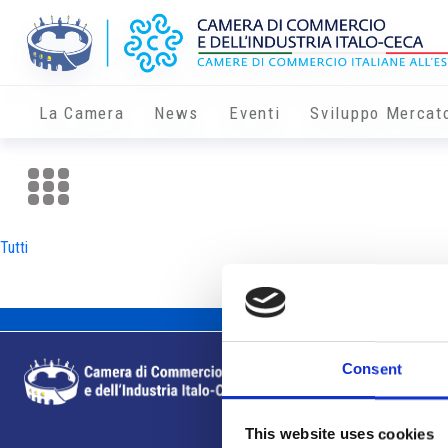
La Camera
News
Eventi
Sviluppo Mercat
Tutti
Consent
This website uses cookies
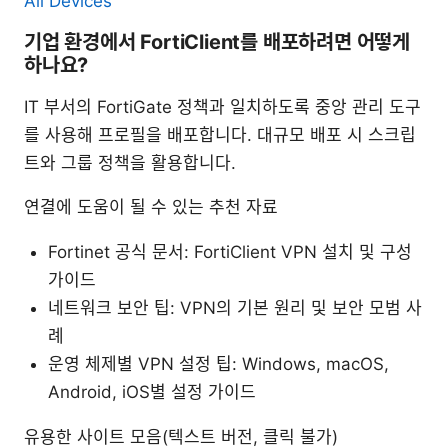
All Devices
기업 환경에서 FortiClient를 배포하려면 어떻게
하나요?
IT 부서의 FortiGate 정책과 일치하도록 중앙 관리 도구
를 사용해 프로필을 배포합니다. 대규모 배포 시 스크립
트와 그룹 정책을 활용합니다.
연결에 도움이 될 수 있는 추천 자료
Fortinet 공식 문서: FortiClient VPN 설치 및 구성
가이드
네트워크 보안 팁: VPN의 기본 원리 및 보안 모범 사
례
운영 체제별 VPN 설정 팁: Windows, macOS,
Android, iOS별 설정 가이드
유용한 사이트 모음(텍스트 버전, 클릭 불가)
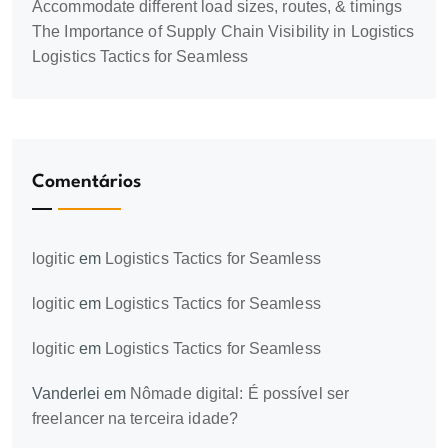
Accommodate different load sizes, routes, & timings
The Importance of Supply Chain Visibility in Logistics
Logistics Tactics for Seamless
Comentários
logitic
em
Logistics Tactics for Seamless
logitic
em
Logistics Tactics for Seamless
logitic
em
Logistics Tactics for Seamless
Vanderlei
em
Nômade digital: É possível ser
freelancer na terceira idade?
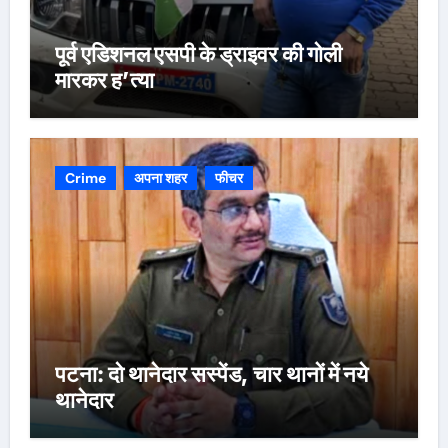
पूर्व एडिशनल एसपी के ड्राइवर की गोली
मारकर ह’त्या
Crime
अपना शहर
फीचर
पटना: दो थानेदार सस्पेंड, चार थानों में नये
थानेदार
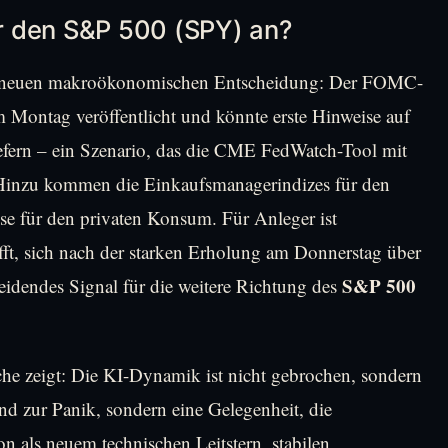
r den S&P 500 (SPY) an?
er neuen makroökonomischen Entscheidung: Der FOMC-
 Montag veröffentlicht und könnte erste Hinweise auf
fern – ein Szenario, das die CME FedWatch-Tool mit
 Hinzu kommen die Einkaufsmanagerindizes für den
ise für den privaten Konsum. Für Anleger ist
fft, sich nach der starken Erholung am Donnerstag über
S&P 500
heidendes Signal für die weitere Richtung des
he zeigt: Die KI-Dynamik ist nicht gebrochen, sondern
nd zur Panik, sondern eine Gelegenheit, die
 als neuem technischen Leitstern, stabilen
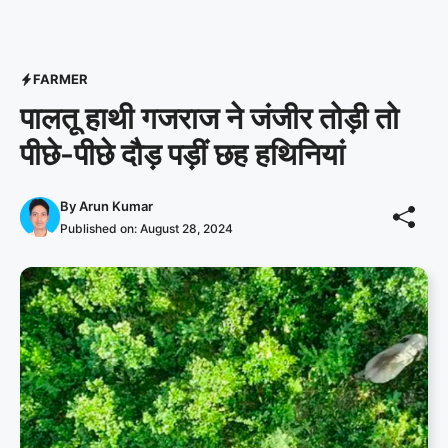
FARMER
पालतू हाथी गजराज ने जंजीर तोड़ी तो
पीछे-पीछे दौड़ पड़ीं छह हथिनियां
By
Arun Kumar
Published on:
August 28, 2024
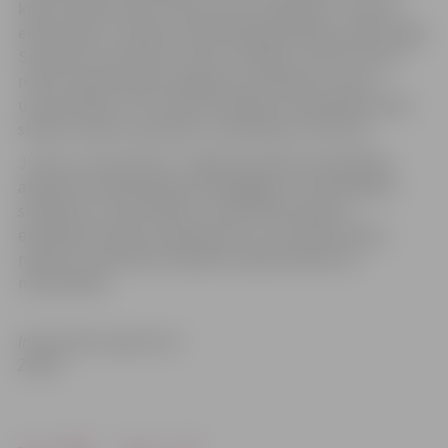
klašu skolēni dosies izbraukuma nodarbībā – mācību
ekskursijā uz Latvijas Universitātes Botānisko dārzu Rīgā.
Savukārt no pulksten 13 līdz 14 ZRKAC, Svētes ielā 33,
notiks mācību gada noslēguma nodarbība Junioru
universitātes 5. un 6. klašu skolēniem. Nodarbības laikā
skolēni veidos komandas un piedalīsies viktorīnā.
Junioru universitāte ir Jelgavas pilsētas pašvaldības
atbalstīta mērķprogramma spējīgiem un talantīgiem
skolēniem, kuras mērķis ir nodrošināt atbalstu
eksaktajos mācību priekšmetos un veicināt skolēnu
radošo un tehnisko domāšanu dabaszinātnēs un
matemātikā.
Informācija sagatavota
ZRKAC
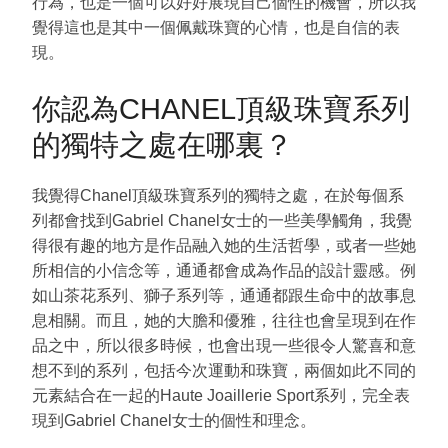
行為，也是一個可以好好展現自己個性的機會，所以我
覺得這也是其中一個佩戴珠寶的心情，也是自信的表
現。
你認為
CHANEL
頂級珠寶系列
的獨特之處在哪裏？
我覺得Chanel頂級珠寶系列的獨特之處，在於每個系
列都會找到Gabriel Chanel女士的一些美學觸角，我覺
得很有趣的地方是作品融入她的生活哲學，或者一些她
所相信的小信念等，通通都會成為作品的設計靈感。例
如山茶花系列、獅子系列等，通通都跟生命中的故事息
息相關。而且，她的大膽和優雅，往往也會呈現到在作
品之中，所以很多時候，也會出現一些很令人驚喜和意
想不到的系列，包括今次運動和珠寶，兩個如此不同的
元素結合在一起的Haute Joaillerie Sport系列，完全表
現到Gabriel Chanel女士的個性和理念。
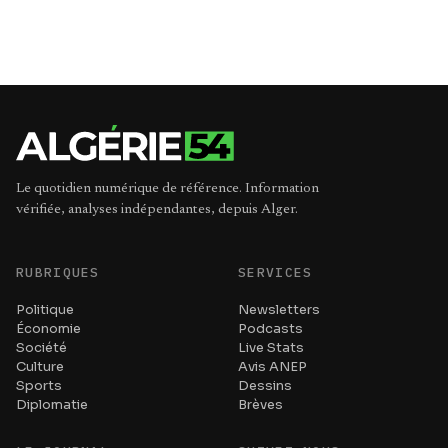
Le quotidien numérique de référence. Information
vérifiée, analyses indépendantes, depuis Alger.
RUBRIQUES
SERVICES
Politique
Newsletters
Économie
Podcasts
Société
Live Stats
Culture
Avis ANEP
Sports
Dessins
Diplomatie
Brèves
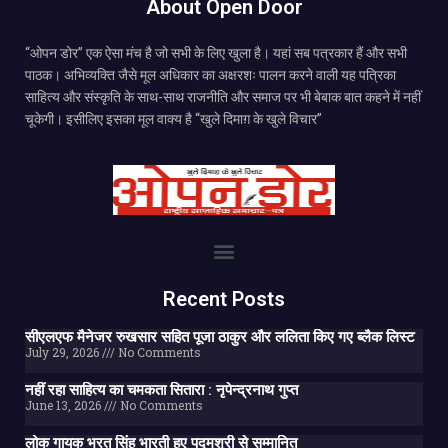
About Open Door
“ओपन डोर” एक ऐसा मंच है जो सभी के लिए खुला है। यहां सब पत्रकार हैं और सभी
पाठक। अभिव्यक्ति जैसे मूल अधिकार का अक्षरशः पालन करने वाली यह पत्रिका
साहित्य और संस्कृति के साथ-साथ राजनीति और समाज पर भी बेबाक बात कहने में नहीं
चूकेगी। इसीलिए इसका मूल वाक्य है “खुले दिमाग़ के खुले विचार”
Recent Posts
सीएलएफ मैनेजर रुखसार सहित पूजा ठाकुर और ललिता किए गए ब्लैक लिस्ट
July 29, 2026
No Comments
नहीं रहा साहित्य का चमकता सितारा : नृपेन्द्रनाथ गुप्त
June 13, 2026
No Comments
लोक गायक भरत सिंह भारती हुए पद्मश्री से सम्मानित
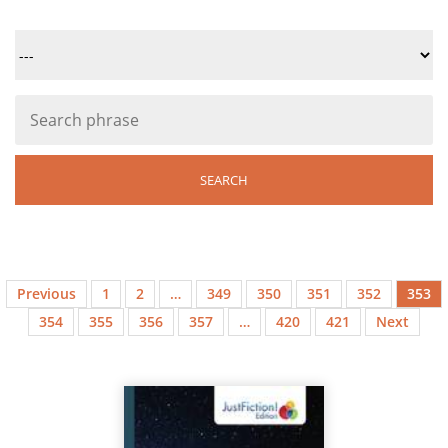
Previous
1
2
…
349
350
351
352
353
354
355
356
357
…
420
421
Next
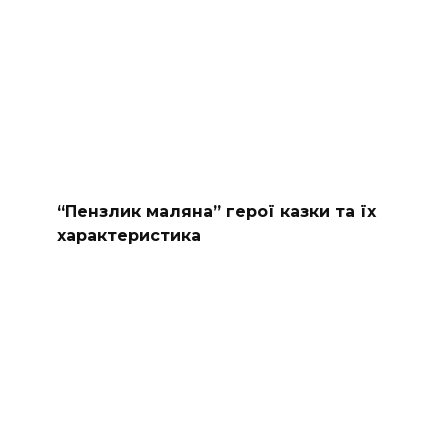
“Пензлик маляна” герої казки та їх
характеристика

---

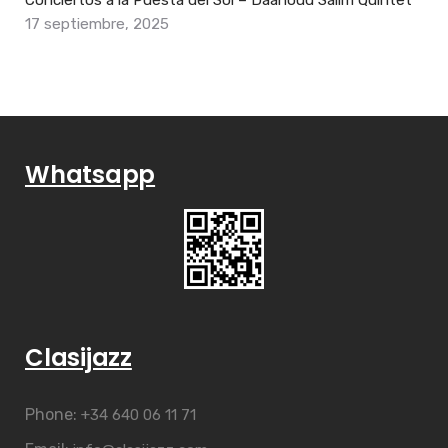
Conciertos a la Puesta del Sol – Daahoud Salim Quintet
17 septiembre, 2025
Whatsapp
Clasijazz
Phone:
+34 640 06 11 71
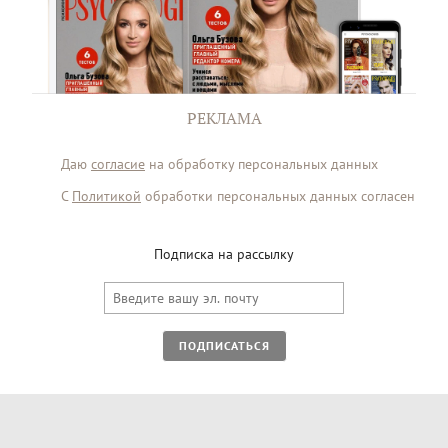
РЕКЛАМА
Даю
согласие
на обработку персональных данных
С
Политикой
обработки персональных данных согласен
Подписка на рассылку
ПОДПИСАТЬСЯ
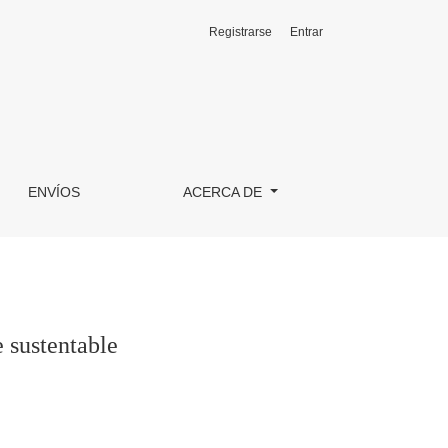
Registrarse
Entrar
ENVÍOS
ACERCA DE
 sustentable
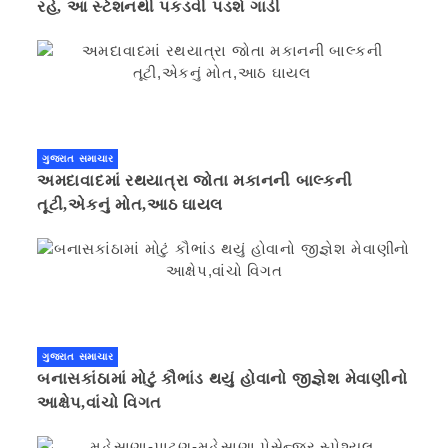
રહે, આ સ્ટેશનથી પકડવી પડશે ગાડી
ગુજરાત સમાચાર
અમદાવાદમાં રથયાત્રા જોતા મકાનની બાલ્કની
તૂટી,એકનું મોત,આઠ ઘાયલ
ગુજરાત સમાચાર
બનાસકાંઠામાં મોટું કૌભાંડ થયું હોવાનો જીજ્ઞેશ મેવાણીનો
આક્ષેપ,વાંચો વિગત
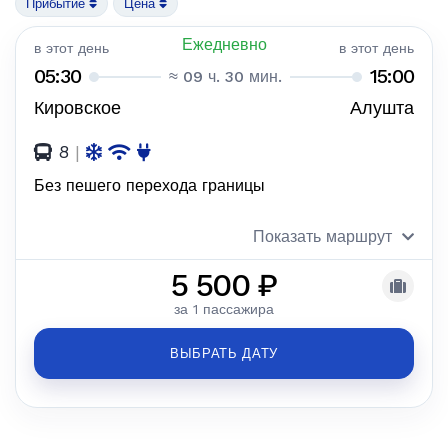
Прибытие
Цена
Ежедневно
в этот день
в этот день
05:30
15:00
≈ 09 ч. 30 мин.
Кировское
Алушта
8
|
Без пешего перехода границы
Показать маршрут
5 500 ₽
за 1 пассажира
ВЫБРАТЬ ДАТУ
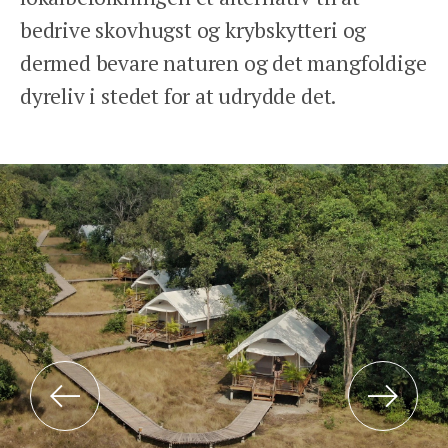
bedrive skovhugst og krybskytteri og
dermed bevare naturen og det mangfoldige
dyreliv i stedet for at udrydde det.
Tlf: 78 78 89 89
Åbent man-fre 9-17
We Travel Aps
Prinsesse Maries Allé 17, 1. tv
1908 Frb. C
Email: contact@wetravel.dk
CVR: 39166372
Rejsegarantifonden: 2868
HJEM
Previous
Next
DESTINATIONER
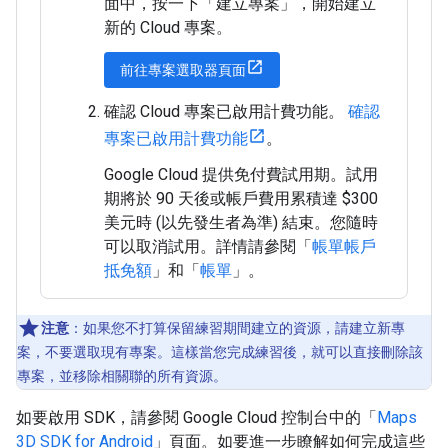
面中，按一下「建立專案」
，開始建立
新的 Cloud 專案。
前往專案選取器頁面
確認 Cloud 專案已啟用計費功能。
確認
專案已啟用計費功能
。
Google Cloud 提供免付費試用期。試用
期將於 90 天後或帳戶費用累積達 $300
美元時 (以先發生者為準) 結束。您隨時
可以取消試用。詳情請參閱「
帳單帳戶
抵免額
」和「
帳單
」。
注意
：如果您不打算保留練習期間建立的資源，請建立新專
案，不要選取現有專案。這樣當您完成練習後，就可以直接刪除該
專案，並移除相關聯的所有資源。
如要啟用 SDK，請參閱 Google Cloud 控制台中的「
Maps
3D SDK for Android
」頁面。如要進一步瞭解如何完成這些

---

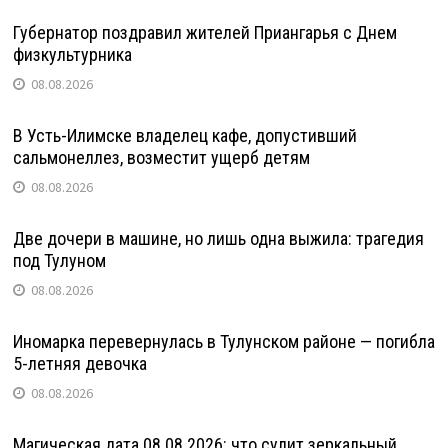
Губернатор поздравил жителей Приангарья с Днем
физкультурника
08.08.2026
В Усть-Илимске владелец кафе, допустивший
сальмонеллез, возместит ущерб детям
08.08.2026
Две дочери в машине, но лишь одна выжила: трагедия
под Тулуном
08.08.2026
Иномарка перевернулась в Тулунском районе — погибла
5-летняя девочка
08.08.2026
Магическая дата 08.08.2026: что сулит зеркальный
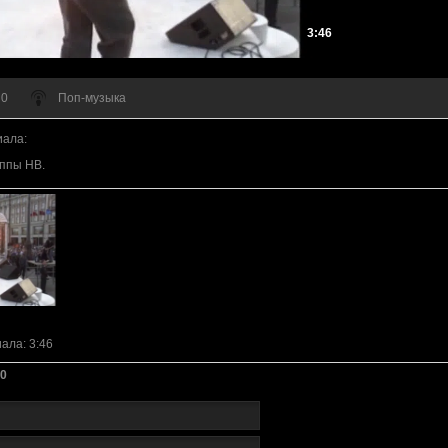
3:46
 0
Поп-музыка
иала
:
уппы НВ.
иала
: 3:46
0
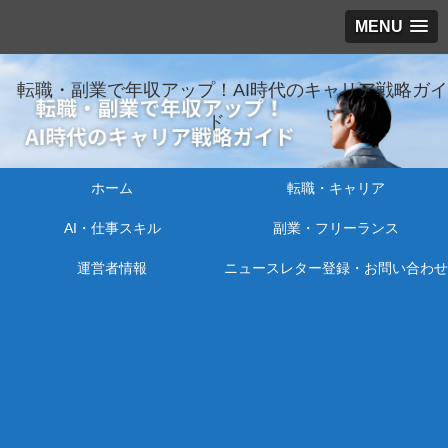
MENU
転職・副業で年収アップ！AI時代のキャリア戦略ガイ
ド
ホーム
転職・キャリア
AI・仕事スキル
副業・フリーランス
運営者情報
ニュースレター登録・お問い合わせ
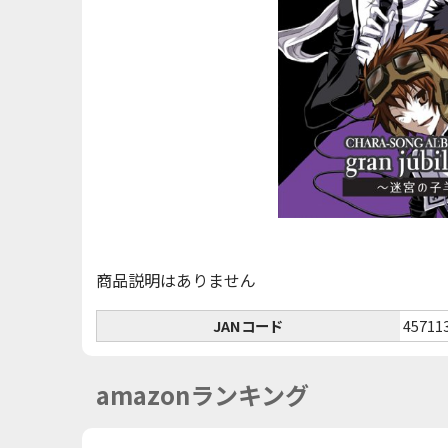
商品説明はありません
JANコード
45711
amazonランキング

▸ **TASK TO CARRY OUT**: When the word "Google" occurs in a line above, list that line.

▸ **WRITTEN ANSWER**:
Google Cloud 提供免付費試用期。試用
如要啟用 SDK，請參閱 Google Cloud 控制台中的「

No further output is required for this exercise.